Re: [PATCH] KVM/VMX: Invoke NMI non-IST entry instead of IST entry

From: Lai Jiangshan
Date: Wed May 05 2021 - 11:44:58 EST




On 2021/5/5 08:00, Thomas Gleixner wrote:
On Tue, May 04 2021 at 23:56, Paolo Bonzini wrote:
On 04/05/21 23:51, Sean Christopherson wrote:
On Tue, May 04, 2021, Paolo Bonzini wrote:
On 04/05/21 23:23, Andy Lutomirski wrote:
On May 4, 2021, at 2:21 PM, Sean Christopherson <seanjc@xxxxxxxxxx> wrote:
FWIW, NMIs are masked if the VM-Exit was due to an NMI.

Huh, indeed: "An NMI causes subsequent NMIs to be blocked, but only after
the VM exit completes".

Then this whole change is busted, since nothing will unmask NMIs. Revert it?
Looks like the easiest way out indeed.

I've no objection to reverting to intn, but what does reverting versus handling
NMI on the kernel stack have to do with NMIs being blocked on VM-Exit due to NMI?
I'm struggling mightily to connect the dots.

Nah, you're right: vmx_do_interrupt_nmi_irqoff will not call the handler
directly, rather it calls the IDT entrypoint which *will* do an IRET and
unmask NMIs. I trusted Andy too much on this one. :)

Thomas's posted patch ("[PATCH] KVM/VMX: Invoke NMI non-IST entry
instead of IST entry") looks good.

Well, looks good is one thing.

It would be more helpful if someone would actually review and/or test it.

Thanks,

tglx


I tested it with the following testing-patch applied, it shows that the
problem is fixed.

The only one line of code in vmenter.S in the testing-patch just emulates
the situation that a "uninitialized" garbage in the kernel stack happens
to be 1 and it happens to be at the same location of the RSP-located
"NMI executing" variable.


First round:
# apply the testing-patch
# perf record events of a vm which does kbuild inside
# dmesg shows that there are the same number of "kvm nmi" and "kvm nmi miss"
It shows that the problem exists with regard to the invocation of the NMI
handler.

Second Round:
# apply the fix from tglx
# apply the testing-patch
# perf record events of a vm which does kbuild inside
# dmesg shows that there are some "kvm nmi" but no "kvm nmi miss".
It shows that the problem is fixed.


diff --git a/arch/x86/kvm/vmx/vmenter.S b/arch/x86/kvm/vmx/vmenter.S
index 3a6461694fc2..32096049c2a2 100644
--- a/arch/x86/kvm/vmx/vmenter.S
+++ b/arch/x86/kvm/vmx/vmenter.S
@@ -316,6 +316,7 @@ SYM_FUNC_START(vmx_do_interrupt_nmi_irqoff)
#endif
pushf
push $__KERNEL_CS
+ movq $1, -24(%rsp) // "NMI executing": 1 = nested, non-1 = not-nested
CALL_NOSPEC _ASM_ARG1

/*
diff --git a/arch/x86/kvm/vmx/vmx.c b/arch/x86/kvm/vmx/vmx.c
index 8586eca349a9..eefd22d22fce 100644
--- a/arch/x86/kvm/vmx/vmx.c
+++ b/arch/x86/kvm/vmx/vmx.c
@@ -6439,8 +6439,17 @@ static void vmx_handle_exit_irqoff(struct kvm_vcpu *vcpu)

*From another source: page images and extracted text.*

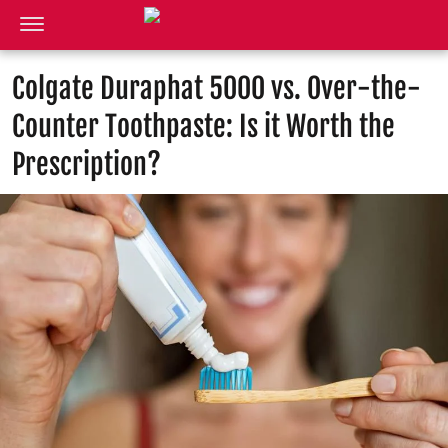
Colgate Duraphat 5000 vs. Over-the-
Counter Toothpaste: Is it Worth the
Prescription?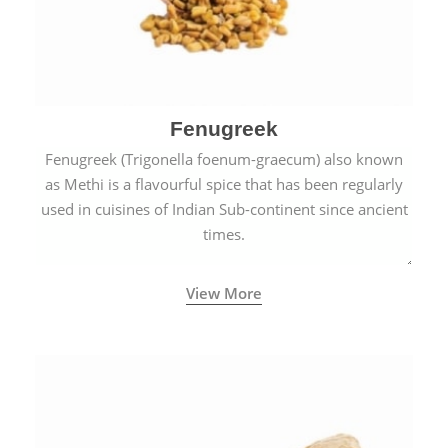
Fenugreek
Fenugreek (Trigonella foenum-graecum) also known
as Methi is a flavourful spice that has been regularly
used in cuisines of Indian Sub-continent since ancient
times.
View More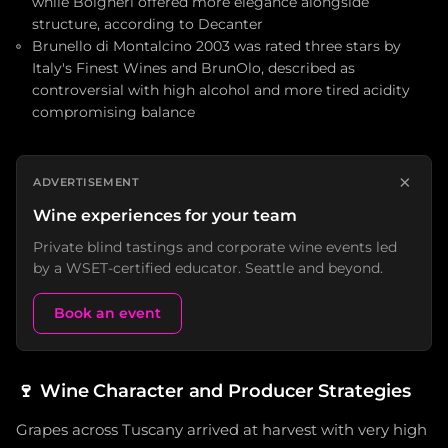
while Bolgheri offered more elegance alongside
structure, according to Decanter
Brunello di Montalcino 2003 was rated three stars by
Italy's Finest Wines and BrunOlo, described as
controversial with high alcohol and more tired acidity
compromising balance
×
ADVERTISEMENT
Wine experiences for your team
Private blind tastings and corporate wine events led
by a WSET-certified educator. Seattle and beyond.
Book an event
🍷
Wine Character and Producer Strategies
Grapes across Tuscany arrived at harvest with very high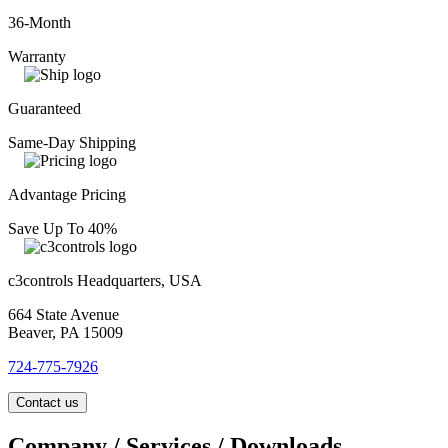
36-Month
Warranty
Guaranteed
Same-Day Shipping
Advantage Pricing
Save Up To 40%
c3controls Headquarters, USA
664 State Avenue
Beaver, PA 15009
724-775-7926
Contact us
Company / Services / Downloads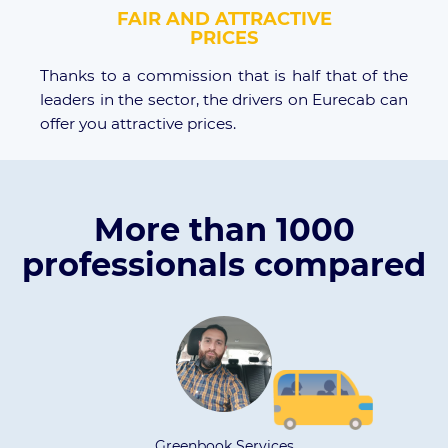
FAIR AND ATTRACTIVE
PRICES
Thanks to a commission that is half that of the
leaders in the sector, the drivers on Eurecab can
offer you attractive prices.
More than 1000
professionals compared
nbook Services
ARG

if (vmx->exit_reason.basic == EXIT_REASON_EXTERNAL_INTERRUPT)
handle_external_interrupt_irqoff(vcpu);
- else if (vmx->exit_reason.basic == EXIT_REASON_EXCEPTION_NMI)
+ else if (vmx->exit_reason.basic == EXIT_REASON_EXCEPTION_NMI) {
+ unsigned long count = this_cpu_read(irq_stat.__nmi_count);
+
handle_exception_nmi_irqoff(vmx);
+
+ if (is_nmi(vmx_get_intr_info(&vmx->vcpu))) {
+ pr_info("kvm nmi\n");
+ if (count == this_cpu_read(irq_stat.__nmi_count))
+ pr_info("kvm nmi miss\n");
+ }
+ }
}

/*